子育て、それはプロジェクトの「困難さ」と「面白さ」、その両方をまさに体現する行為
筆者は現在、6歳の長女と0歳4ヶ月の次女の子育てのまっただ中にあります。子育ては、当事者にとって始める前は未知の世界であり、想定外の事態がつきもので、有限の時間のなかで行う活動です。これは本書の定義における「プロジェクト」と言ってもまったく差し支えのないものです。
子育てとプロジェクトの共通点は他にもあります。
子育て中の友人と会話をしていると、結構高い確率で、「子どもの寝息を確認する」という共通の体験の話をすることがあります。

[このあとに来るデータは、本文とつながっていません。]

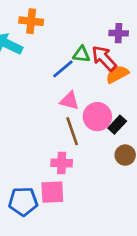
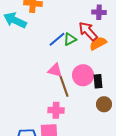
green triangle: (81, 54) -> (70, 39), moved, turned -32
pink triangle: (70, 101) -> (55, 70), moved
black rectangle: (117, 125) -> (98, 81), turned -48

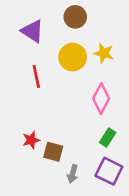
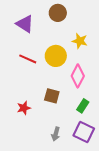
yellow circle: (73, 57) -> (56, 56), moved
red line: (36, 77) -> (28, 59), turned -54
brown square: (53, 152) -> (52, 96), moved

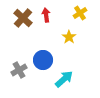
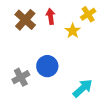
yellow star: (69, 37) -> (73, 31), moved
cyan arrow: (64, 79) -> (83, 88), moved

それは何かと言うと、単純に子供がかわいいとかそういう話ではなく、「ふと気づいたら息が止まっていたらどうしようか」という漠然とした不安による生存確認行為なのです。
何を大袈裟な、と思われるかもしれませんが、特に新生児の頃は本当に見るからに弱々しく、脆弱な生き物に思えるもので、何かあったらどうしようかという不安は多くの親が抱くものだと思います。
このように、健康を害するようなことがあったらどうしようか、という「不安」の面と、色んな才能を伸ばして欲しい、幸福と自己実現と共に人生を歩んで欲しいという「期待」の面の両方がある、というのも、ビジネスにおけるプロジェクトと共通していると思います。

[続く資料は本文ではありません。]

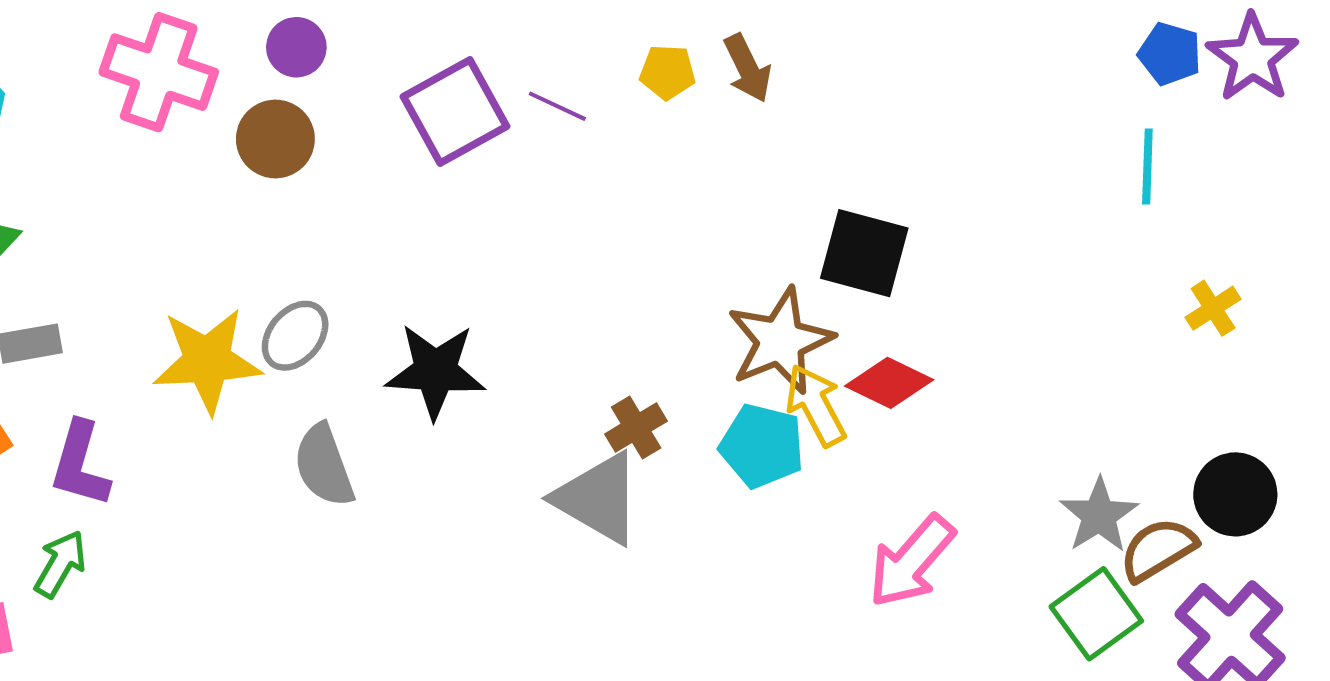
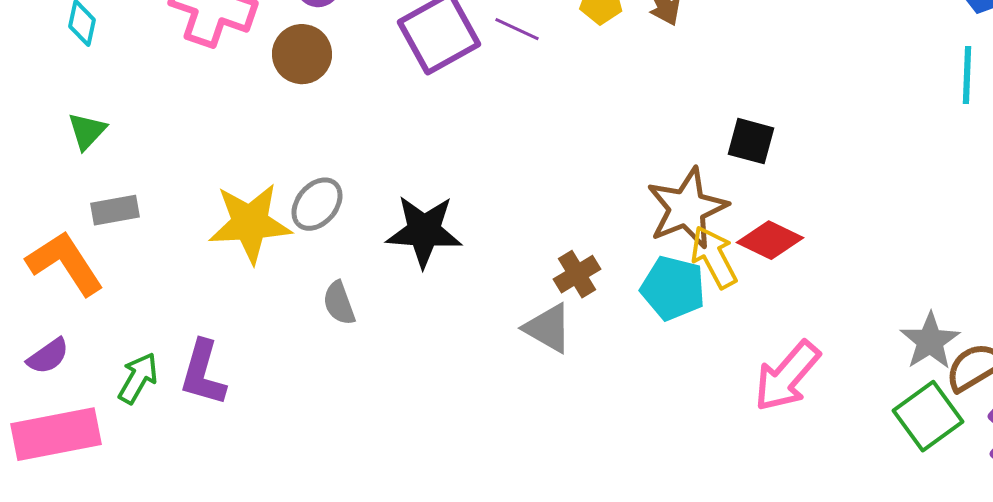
black square: (864, 253) -> (751, 141), size x0.7
purple L-shape: (80, 464) -> (203, 373), moved
gray semicircle: (324, 466) -> (339, 303), size x0.7
gray triangle: (598, 498) -> (548, 328), size x0.7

プロジェクト工学では、そのプロジェクトが何を目標としているのか、またそれがどうなれば成功したと判断するのかという基準を「獲得目標」と「勝利条件」と呼んでいます。
プロジェクトというものは、それが初めての仕事である以上、原理的に、事前に適切な勝利条件を定めることは不可能です。子育てというプロジェクトにおいても同様で、もちろん子供の健康が第一なのですが、音楽やスポーツでの才能を開花させて欲しいとか、字の読み書きや計算に秀でて欲しいとか、容姿端麗であって欲しいとか、色々な勝利条件を考えてみては、思い直し、という経験は、多くの親に共通しているのではないでしょうか。
「こうあってほしい」と当初思っていたことが、「結果、そうはならなかった」ということになっても、それはそれで、結果オーライであったり、むしろこの方が良かったじゃないか、というふうになることもまた、多いことと思います。